Die Kritik richtet sich direkt gegen Vorschläge, die Versicherte stärker burden würden als von einer Expertenkommission ursprünglich vorgesehen. Stattdessen fordern die SPD-Politiker eine Entlastung gerade für families , die von der Mitversicherung profitieren. Schon am kommenden Mittwoch will das Bundeskabinett über die Reform entscheiden – doch ohne Zustimmung der SPD, die fast zwei Drittel der Bundestagsfraktion stellt, wird es eng. Die Debatte wird nicht nur über Krankenkassen entscheiden, sondern über das Vertrauen in den Sozialstaat insgesamt.
Doch die Diskussion reicht weiter als nur bis zur Krankenversicherung. Auch bei der pension pochen die Abgeordneten auf soziale Sicherheit: Sie müsse „zum Leben reichen“, betonen sie – eine klare Abgrenzung zu rein marktwirtschaftlichen Lösungen. Gleichzeitig plädieren sie für mehr private Vorsorge, ohne die staatliche Absicherung zu untergraben. Auch die Industriepolitik steht im Fokus: Arbeitsplätze sollen durch eine konsequente energy transition gesichert werden – kein Kompromiss, der mit der Forderung nach Atomkraftwerken zu vereinbaren wäre.
Und genau hier zeichnet sich eine tiefe Kluft ab. Die SPD lehnt jede Form des Wiedereinstiegs in die Atomenergie ab – „egal in welcher Form“, heißt es im Papier. Damit erteilen sie nicht nur alten Technologien eine Absage, sondern auch politischen Forderungen aus der CDU und CSU nach sogenannten Mini-Kraftwerken. Bei der zweitägigen Klausurtagung diskutieren rund 50 Abgeordnete mit Ministern wie Lars Klingbeil und Boris Pistorius gemeinsam mit experts , Gewerkschaften und Industrievertretern – eine Runde, in der soziale Gerechtigkeit nicht nur debated , sondern als Leitbild neu verhandelt wird.
Die Botschaft ist klar: Der Sozialstaat darf nicht zum Sparobjekt werden. Hinter den Forderungen steht ein Leitbild von Solidarität, das in Zeiten steigender Lebenshaltungskosten und politischer Polarisierung neu auf die Probe gestellt wird. Ob die Bundesregierung darauf eingeht, entscheidet sich nicht nur im Kabinett – sondern in der Kraft des Widerstands. Und der kommt diesmal nicht von außen, sondern aus der coalition selbst.
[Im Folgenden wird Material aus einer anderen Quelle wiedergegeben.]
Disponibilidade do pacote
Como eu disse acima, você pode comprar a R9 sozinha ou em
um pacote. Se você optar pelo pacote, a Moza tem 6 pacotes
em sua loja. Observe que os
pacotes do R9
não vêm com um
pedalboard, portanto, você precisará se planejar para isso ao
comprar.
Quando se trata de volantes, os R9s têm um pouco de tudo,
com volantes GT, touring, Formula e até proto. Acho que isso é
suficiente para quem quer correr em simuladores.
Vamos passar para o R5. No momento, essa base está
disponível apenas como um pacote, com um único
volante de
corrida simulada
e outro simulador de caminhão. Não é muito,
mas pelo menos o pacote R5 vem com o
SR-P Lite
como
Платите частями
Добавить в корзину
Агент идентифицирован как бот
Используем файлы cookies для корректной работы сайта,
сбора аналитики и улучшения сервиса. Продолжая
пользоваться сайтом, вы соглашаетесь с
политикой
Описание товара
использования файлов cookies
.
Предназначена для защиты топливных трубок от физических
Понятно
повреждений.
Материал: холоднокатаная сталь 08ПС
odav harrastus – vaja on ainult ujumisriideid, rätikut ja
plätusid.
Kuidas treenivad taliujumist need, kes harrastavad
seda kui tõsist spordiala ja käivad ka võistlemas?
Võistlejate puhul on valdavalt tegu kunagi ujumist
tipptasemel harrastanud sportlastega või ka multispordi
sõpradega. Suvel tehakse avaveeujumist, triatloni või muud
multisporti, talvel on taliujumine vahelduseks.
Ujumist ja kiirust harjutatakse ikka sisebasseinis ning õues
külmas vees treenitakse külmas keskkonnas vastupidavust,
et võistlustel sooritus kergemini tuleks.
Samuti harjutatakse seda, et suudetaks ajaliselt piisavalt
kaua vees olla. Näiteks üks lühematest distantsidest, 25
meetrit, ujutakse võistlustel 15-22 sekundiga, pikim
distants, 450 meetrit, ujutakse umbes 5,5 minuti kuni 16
Endlich mal eine klare stance Positionierung statt halbherziger Signale. Hoffentlich bleibt die SPD standhaft.
Aber wie will man die Renten langfristig finanzieren, wenn die Bevölkerung altert? Solidarität ist gut, aber realistisch?
Die Familienversicherung retten – ja! Das ist echte Solidarität in der Krise.
Mini-Kraftwerke sind keine Rückkehr zur alten Atomkraft. Warum nicht wenigstens discuss diskutieren, ob sie sicher sind?
Meine Rente reicht kaum zum Leben. Schön, dass endlich jemand laut ausspricht, was wir alle denken.
Die Energiewende muss sozial verträglich sein – aber auch effective wirksam. Sonst verlieren wir beides.
Dass Bas, Klingbeil und Pistorius dabei sind, zeigt: Das ist keine Randposition, sondern core Kernpolitik der SPD.
Interessant, wie viel Druck von nur zwei Landesgruppen ausgeht. Zeigt die Machtverteilung in der Fraktion.